TxCoatl1970 said:
LA's truly an interesting case study. LA's metastasizing thanks to Hoover Dam, WWII's need for skunk works and insistence on building everything everywhere and various other factors allowing it to grow pretty much unchecked, you wouldn't haven't seen the explosive growth of NV, Phoenix and other Southwestern cities.
Some of that, during the war, was for really good reasons: lots of sun & clear weather meant you could test fly on a whim. (It's one reason Piper thought of relocating up here.)
TxCoatl1970 said:
You touched upon the third rail of what makes California's agriculture possible- the complete diversion of both NoCal and Colorado River watersheds so the Inland Empire through the Imperial Valley can be truck garden of the gods.


Worse still, they allocated the Colorado flow at a peak year, not realizing it was unlikely to stay that high...

TxCoatl1970 said:
Army Corps of Engineers and Bureau of Reclamation had some pretty broad mandates in the 1930's to radically transform what water goes where in the name of flood control, building drought-proof reservoirs, providing irrigation water, and damming whatever looked halfway good for generating hydroelectric power as public-works projects during the Depression and ameliorating/preventing another Dust Bowl with an extended middle finger to both environmental effects and property rights it took forty years to address via NEPA, ESA, and so forth.

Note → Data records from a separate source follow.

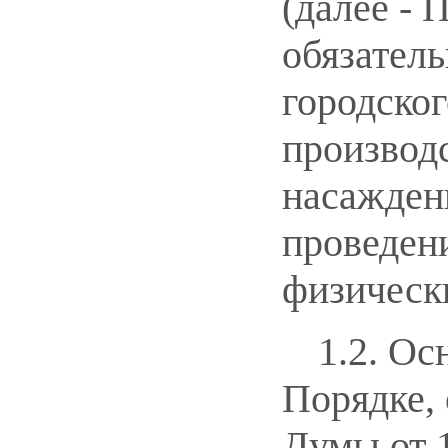
(далее - 
обязател
городског
производс
насаждени
проведен
физическ
1.2. Ос
Порядке,
Думы от 1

Now, federal projects went from checking with nobody else to having to consult everyone in obscene detail.
Yeah, there's some over-reaction. At the time, I don't think most people, even most conservationists/environmentalists, understood just how serious the impacts could, or would, be.
In the Depression, I'd bet the idea of jobs took such dominance, it wouldn't have mattered a lot.
TxCoatl1970 said:
Anyhow, agriculture is the 1000-lb gorilla of water usage, dwarfing any other aspects by 3-1. Sure, you need a lot of water for generating power, but nowhere near what agriculture uses, often to grow crops in places that make zero sense where they're being grown.
Entirely agree with that. Seriously, cotton (the #1 most water-intensive crop being grown) in the desert?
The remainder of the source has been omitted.